The renal organoids that appeared after 7 days were removed from culture dishes with a rubber policeman, transferred to a 15 mL tube, and were centrifuged at 500 rpm. The culture medium was removed and replaced with PBS containing 3.7% p-formaldehyde (PFA). After an overnight incubation, the cultures were washed by centrifuged to remove the PBS + PFA, followed by 2 washes with PBS. The tube containing the hiPSCs was put into a 37 °C waterbath. After adding molten 2% low melting point agarose in PBS to the tube, the hiPSCs in the agarose were transferred to parafilm, where the agarose solidified. The hiPSCs in the agarose were embedded in paraffin, and 6 mm sections were transferred onto Probe on Plus microscope slides.
The sections were dewaxed, rehydrated, and immunostained, as described above with EBs. Antibodies combinations employed in immunostaining included (A) rabbit polyclonal anti-cd26 (sc-9153, H-270, Santa Cruz Biotech, Dallas, TA, USA) and mouse monoclonal anti-villin (sc-58897, Santa Cruz Biotech), (B) rabbit polyclonal anti-NHERF-1 (sc-134485, H-100, Santa Cruz Biotech) and mouse monoclonal anti-villin (sc-58897, Santa Cruz Biotech), as well as (C) rabbit polyclonal anti-NHE3 (sc-28757, H-170, Santa Cruz Biotech) and mouse monoclonal anti-villin (sc-58897, Santa Cruz Biotech). Subsequently, slides were stained with a Donkey anti-mouse Cy2 secondary antibody and a Donkey anti-rabbit Cy3 secondary antibody. Slides were treated with DAPI and were mounted and visualized under a Zeiss Axio Observer Fluorescent Microscope (100×).

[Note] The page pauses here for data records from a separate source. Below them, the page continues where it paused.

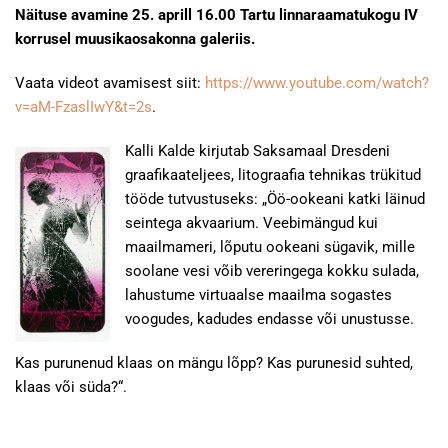
Näituse avamine 25. aprill 16.00 Tartu linnaraamatukogu IV
korrusel muusikaosakonna galeriis.
Vaata videot avamisest siit:
https://www.youtube.com/watch?
v=aM-FzaslIwY&t=2s
.
Kalli Kalde kirjutab Saksamaal Dresdeni
graafikaateljees, litograafia tehnikas trükitud
tööde tutvustuseks: „Öö-ookeani katki läinud
seintega akvaarium. Veebimängud kui
maailmameri, lõputu ookeani sügavik, mille
soolane vesi võib vereringega kokku sulada,
lahustume virtuaalse maailma sogastes
voogudes, kadudes endasse või unustusse.
Kas purunenud klaas on mängu lõpp? Kas purunesid suhted,
klaas või süda?“.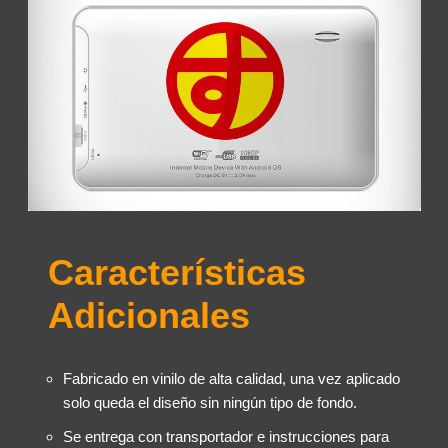
Características
Adicionales
Fabricado en vinilo de alta calidad, una vez aplicado
solo queda el diseño sin ningún tipo de fondo.
Se entrega con transportador e instrucciones para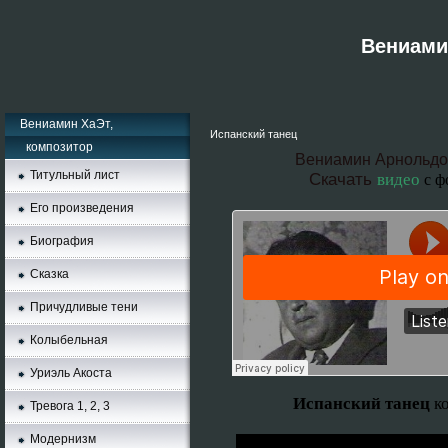
Вениамин
Вениамин ХаЭт,
Испанский танец
композитор
Вениамин Арнольдо
Титульный лист
Скачать
видео
с ф
Его произведения
Биография
Сказка
Причудливые тени
Колыбельная
Уриэль Акоста
Испанский танец
к
Тревога 1, 2, 3
Moдернизм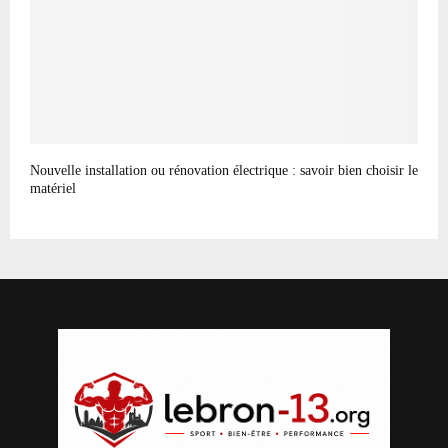
Nouvelle installation ou rénovation électrique : savoir bien choisir le
matériel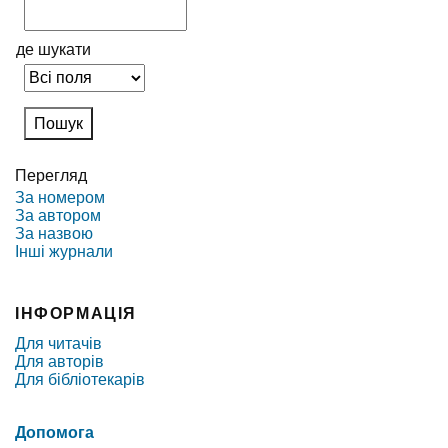
де шукати
Перегляд
За номером
За автором
За назвою
Інші журнали
ІНФОРМАЦІЯ
Для читачів
Для авторів
Для бібліотекарів
Допомога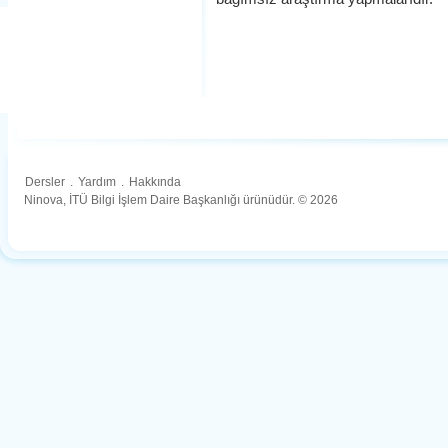
Dersler
.
Yardım
.
Hakkında
Ninova, İTÜ Bilgi İşlem Daire Başkanlığı ürünüdür. © 2026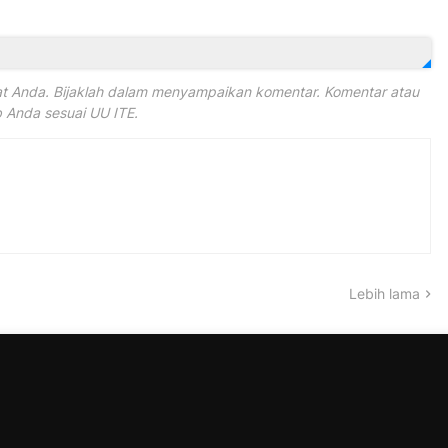
 Anda. Bijaklah dalam menyampaikan komentar. Komentar atau
Anda sesuai UU ITE.
Lebih lama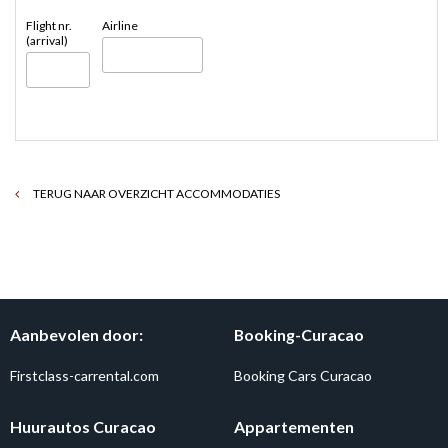
Flight nr.
Airline
(arrival)
TERUG NAAR OVERZICHT ACCOMMODATIES
Aanbevolen door:
Booking-Curacao
Firstclass-carrental.com
Booking Cars Curacao
Huurautos Curacao
Appartementen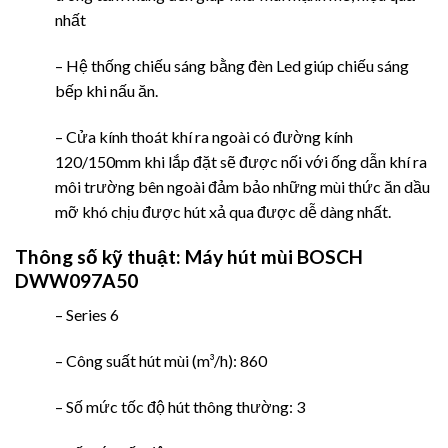
nhất
– Hệ thống chiếu sáng bằng đèn Led giúp chiếu sáng
bếp khi nấu ăn.
– Cửa kính thoát khí ra ngoài có đường kính
120/150mm khi lắp đặt sẽ được nối với ống dẫn khí ra
môi trường bên ngoài đảm bảo những mùi thức ăn dầu
mỡ khó chịu được hút xả qua được dễ dàng nhất.
Thông số kỹ thuật:
Máy hút mùi BOSCH
DWW097A50
– Series 6
– Công suất hút mùi (m³/h): 860
– Số mức tốc độ hút thông thường: 3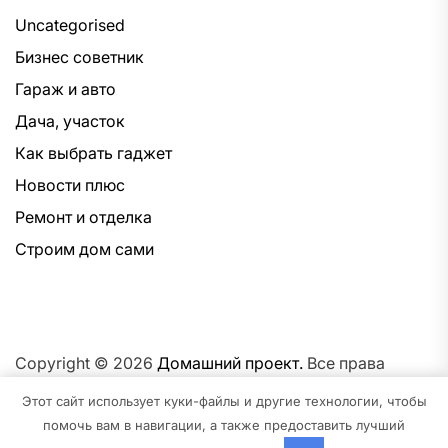
Uncategorised
Бизнес советник
Гараж и авто
Дача, участок
Как выбрать гаджет
Новости плюс
Ремонт и отделка
Строим дом сами
Copyright © 2026
Домашний проект.
Все права
защищены.Тема: NewsNation От
Интерфейс WP.
На
Этот сайт использует куки-файлы и другие технологии, чтобы
платформе
WordPress.
помочь вам в навигации, а также предоставить лучший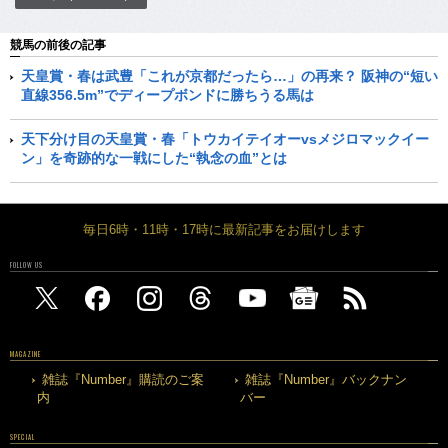
競馬の前後の記事
天皇賞・春は武豊「これが京都だったら…」の再来？ 阪神の“短い
直線356.5m”でディープボンドに勝ちうる馬は
天下分け目の天皇賞・春「トウカイテイオーvsメジロマックイー
ン」を奇跡的な一戦にした“執念の血”とは
毎日6時・11時・17時に最新記事をお届けします
FOLLOW US
MAGAZINE
雑誌『Number』購読のご案
雑誌『Number』バックナン
内
バー
SPECIAL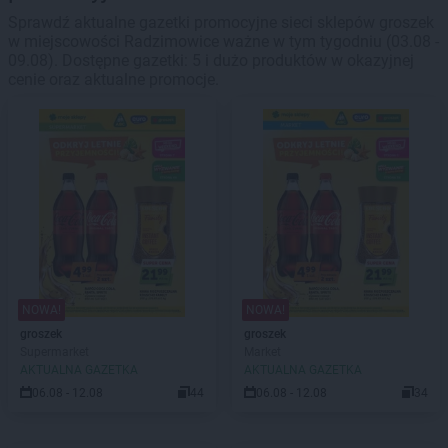
Sprawdź aktualne gazetki promocyjne sieci sklepów groszek
w miejscowości Radzimowice ważne w tym tygodniu (03.08 -
09.08). Dostępne gazetki: 5 i dużo produktów w okazyjnej
cenie oraz aktualne promocje.
NOWA!
NOWA!
groszek
groszek
Supermarket
Market
AKTUALNA GAZETKA
AKTUALNA GAZETKA
06.08 - 12.08
44
06.08 - 12.08
34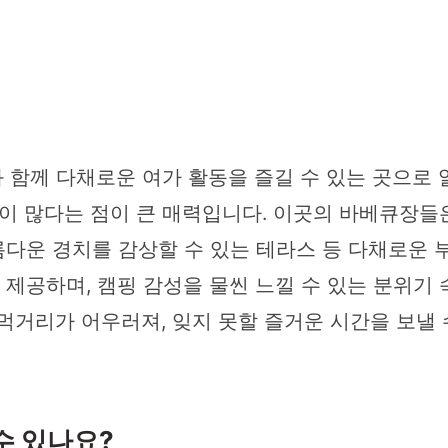
함께 다채로운 여가 활동을 즐길 수 있는 곳으로 
 많다는 점이 큰 매력입니다. 이곳의 바베큐장들은
아름다운 경치를 감상할 수 있는 테라스 등 다채로운
여 제공하며, 캠핑 감성을 물씬 느낄 수 있는 분위기
먹거리가 어우러져, 잊지 못할 즐거운 시간을 보낼 
수 있나요?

4.8. Quantitation of Apoptosis and Cell Death
The frequency of apoptotic and dead cells was determined using an Image-IT LIVE Red Poly Caspase Detection Kit. To summarize, apoptotic cells were identified using a Fluorescent Labelled Inhibitor of Caspases (FLICA). SRVAD-FMK FLICA reagent (that recognizes activated caspase 1, as well as caspases 3-9, with red fluorescence). To detect dead cells, the cultures were co-stained with Sytox Green (a nuclear stain that permeates cells with compromised membranes, typical of dead cells). Hoechst 33342 was employed to detect nuclei (via blue fluorescence). Cultures were examined under a Zeiss Axio Observer Fluorescence Microscope (Zeiss, Oberkochen, Germany) at 100×. The number of cells stained with these reagents was quantitated using NIH ImageJ in at least 20 microscope fields in each of the three dishes per condition.
4.9. Statistical Analysis
Statistical analyses were conducted using GraphPad Prism Version 10.0.3. Statistical results were expressed as Means ± SEM. Statistical differences between groups were determined by means of a Chi-square (and Fisher’s exact) test, also using GraphPad Prism. Differences between means were considered statistically significant when p < 0.05.